The Walk will be led by Rami Nashashibi, Executive Director of the Inner-City Muslim Action Network and Julia Bachrach, Chicago Park District Historian.

This tour will explore the fascinating multi-cultural history of Marquette Park and its surrounding neighborhood.  The area was sparsely populated in the early 20th century, when renowned landscape architects The Olmsted Brothers created the original plan for Marquette Park.

Over the next few decades, many Lithuanian immigrants settled in the area.   When Lithuanian American aviators Steponas Darius and Stasys Girėnas crashed during an attempt to fly from New York to Lithuania in 1933, members of the Marquette Park community quickly began a campaign to memorialize them.  The resulting monument, installed at the southeast side of the park in 1935, is one of Chicago’s most exquisite Art Deco artworks.

Monument to Steponas Darius and Stasys Girenas, Marquette Park

Monument to Steponas Darius and Stasys Girenas, Marquette Park

In 1966, the neighborhood played a significant role in the national Civil Rights movement, when Dr. Martin Luther King led a march through the area as part of his Freedom Movement, which was devoted to reforming housing practices that discriminated against African Americans.  Angry mobs threw bottles and bricks.  Dr. King was hit on the head, but not seriously injured.

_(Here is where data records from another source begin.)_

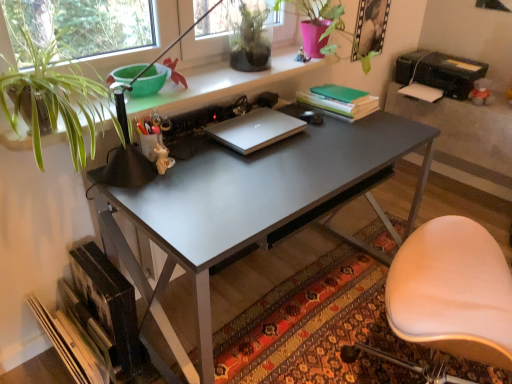 Question: From the image's perspective, is black plastic printer at upper right positioned above or below white leather chair at lower right?

Choices:
 (A) above
 (B) below

Answer: (A)

Question: Is black plastic printer at upper right wider or thinner than white leather chair at lower right?

Choices:
 (A) wide
 (B) thin

Answer: (B)

Question: Which object is positioned farthest from the matte gray desk at center?

Choices:
 (A) green matte plant at upper center, which appears as the second houseplant when viewed from the left
 (B) black plastic printer at upper right
 (C) white leather chair at lower right
 (D) matte white figurine at center
 (E) carpeted rug at lower center

Answer: (B)

Question: Estimate the real-world distances between objects in this image. Which object is farther from the silver metallic laptop at center?

Choices:
 (A) green matte plant at upper center, which appears as the 2th houseplant when ordered from the bottom
 (B) matte white figurine at center
 (C) matte gray desk at center
 (D) black plastic printer at upper right
 (E) white leather chair at lower right

Answer: (D) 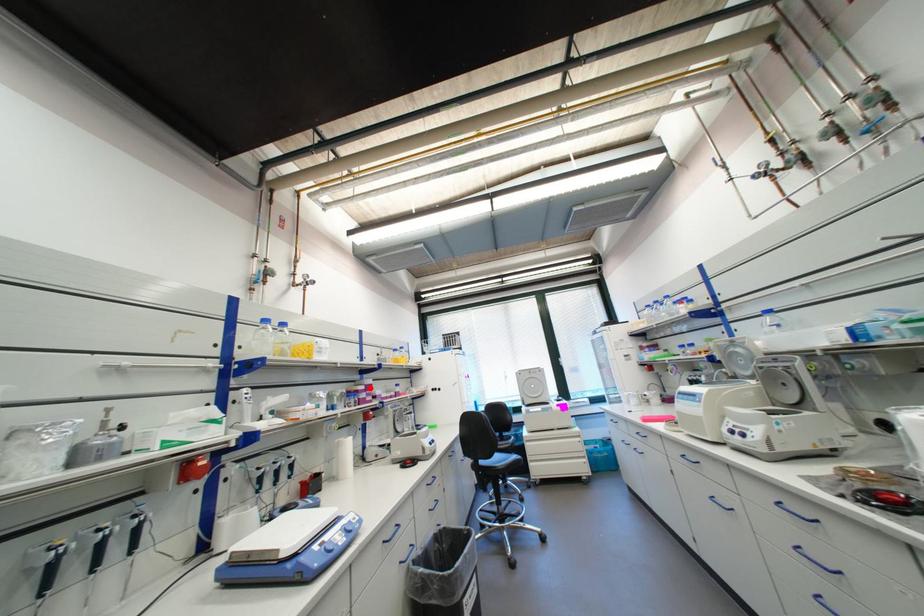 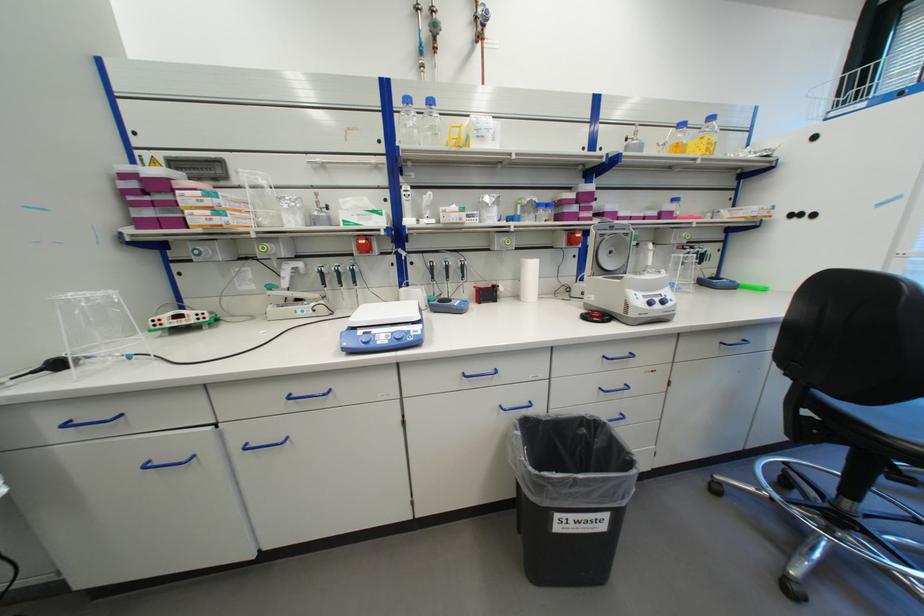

Over the years, the community has become increasingly diverse.  Today, it has a thriving Muslim community as well as an African American Jewish synagogue which will be visited on the tour.

Beth Shalom-B'nai Zaken Ethiopian Hebrew Congregation

Beth Shalom-B’nai Zaken
Ethiopian Hebrew Congregation

For more than a decade, high school students, organizers, public officials and religious leaders from all walks of life have organized for and passionately aspired towards building Chicago’s memorial of King in Marquette Park.  The Martin Luther King, Jr. Living Memorial project grows organically out of this work and in time to commemorate the 50th anniversary of this historic march on August 5th 2016.  Recalling the larger legacy of this march, and remembering the struggle for justice, equity, and dignity is more urgent than ever in light of current divisive struggles in our city, country and world

On the 50th anniversary of Dr. King’s march, The Martin Luther King, Jr. Living Memorial project is an effort to recognize the historic importance of the Marquette Park March and leverage that moment to energize and inspire communities across the city and country.

We hope you’ll register for this Walk on Eventbrite!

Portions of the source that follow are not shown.